#### [DATA EXCERPTS]
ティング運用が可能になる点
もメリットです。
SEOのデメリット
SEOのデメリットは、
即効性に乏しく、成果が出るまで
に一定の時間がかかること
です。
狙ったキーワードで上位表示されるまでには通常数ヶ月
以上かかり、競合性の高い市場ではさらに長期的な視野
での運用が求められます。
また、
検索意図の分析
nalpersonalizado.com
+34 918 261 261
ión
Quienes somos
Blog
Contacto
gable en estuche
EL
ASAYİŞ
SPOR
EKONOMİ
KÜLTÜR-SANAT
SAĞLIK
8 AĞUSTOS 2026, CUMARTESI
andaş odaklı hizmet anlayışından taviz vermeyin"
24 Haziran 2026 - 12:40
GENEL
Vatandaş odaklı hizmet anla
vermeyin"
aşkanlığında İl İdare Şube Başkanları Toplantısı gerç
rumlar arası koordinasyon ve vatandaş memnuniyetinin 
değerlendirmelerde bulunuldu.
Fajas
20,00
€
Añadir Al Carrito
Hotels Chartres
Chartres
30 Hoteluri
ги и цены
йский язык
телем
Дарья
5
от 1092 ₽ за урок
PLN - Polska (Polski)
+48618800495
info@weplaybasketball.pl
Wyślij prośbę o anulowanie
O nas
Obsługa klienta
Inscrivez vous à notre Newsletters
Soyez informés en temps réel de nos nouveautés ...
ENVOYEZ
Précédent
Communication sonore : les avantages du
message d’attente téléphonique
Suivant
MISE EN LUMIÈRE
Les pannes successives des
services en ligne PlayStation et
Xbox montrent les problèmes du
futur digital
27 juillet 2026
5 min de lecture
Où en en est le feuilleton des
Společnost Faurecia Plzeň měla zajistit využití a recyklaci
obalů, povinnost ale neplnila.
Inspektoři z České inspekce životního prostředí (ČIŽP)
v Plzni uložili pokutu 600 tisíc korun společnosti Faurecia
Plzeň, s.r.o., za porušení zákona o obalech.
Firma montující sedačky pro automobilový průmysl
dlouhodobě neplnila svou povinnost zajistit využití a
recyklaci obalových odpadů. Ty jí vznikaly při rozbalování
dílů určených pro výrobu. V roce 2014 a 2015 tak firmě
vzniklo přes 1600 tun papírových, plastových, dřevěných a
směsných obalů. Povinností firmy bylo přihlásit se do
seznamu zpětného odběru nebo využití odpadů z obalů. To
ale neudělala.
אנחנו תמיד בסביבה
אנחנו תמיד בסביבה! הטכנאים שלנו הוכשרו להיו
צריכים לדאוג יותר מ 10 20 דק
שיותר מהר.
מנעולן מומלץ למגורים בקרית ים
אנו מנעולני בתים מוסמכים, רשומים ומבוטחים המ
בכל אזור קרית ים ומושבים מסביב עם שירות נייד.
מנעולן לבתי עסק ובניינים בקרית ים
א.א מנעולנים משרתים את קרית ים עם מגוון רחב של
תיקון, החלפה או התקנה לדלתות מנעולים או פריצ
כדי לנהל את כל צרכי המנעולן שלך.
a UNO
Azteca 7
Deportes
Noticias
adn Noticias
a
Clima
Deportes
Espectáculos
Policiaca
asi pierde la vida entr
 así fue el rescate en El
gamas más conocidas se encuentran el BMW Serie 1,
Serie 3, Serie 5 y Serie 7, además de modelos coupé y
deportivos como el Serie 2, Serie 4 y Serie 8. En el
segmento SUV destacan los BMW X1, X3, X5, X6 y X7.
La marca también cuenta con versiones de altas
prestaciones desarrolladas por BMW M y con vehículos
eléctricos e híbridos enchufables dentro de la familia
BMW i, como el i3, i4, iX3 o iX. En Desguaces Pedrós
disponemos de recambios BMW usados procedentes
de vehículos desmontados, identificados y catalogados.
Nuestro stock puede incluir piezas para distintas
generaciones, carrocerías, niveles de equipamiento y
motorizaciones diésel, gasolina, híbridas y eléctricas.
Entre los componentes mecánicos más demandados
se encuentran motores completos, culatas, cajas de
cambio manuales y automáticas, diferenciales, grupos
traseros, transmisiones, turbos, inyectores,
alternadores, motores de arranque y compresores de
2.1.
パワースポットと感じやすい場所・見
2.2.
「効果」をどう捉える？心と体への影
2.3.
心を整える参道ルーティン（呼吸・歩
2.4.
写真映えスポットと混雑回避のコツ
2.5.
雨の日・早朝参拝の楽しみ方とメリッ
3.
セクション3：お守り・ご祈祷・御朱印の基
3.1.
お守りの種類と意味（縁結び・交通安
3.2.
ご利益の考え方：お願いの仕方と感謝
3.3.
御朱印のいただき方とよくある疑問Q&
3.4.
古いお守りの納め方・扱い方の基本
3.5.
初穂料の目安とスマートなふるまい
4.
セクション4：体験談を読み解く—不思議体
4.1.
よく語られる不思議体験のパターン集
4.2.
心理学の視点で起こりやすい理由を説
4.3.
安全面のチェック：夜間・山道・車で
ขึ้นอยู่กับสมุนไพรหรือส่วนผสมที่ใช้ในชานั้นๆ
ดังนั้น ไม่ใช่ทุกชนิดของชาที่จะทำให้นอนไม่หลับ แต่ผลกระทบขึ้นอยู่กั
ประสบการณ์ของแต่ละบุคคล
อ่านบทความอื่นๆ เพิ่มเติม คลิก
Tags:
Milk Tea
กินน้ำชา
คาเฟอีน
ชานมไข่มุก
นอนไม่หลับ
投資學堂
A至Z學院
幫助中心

#### [WHAT YOU SHOULD DO]
Whenever a line in the material above holds the string "recyklaci", copy that line in full.

#### [ANSWER BELOW]
Společnost Faurecia Plzeň měla zajistit využití a recyklaci
recyklaci obalových odpadů. Ty jí vznikaly při rozbalování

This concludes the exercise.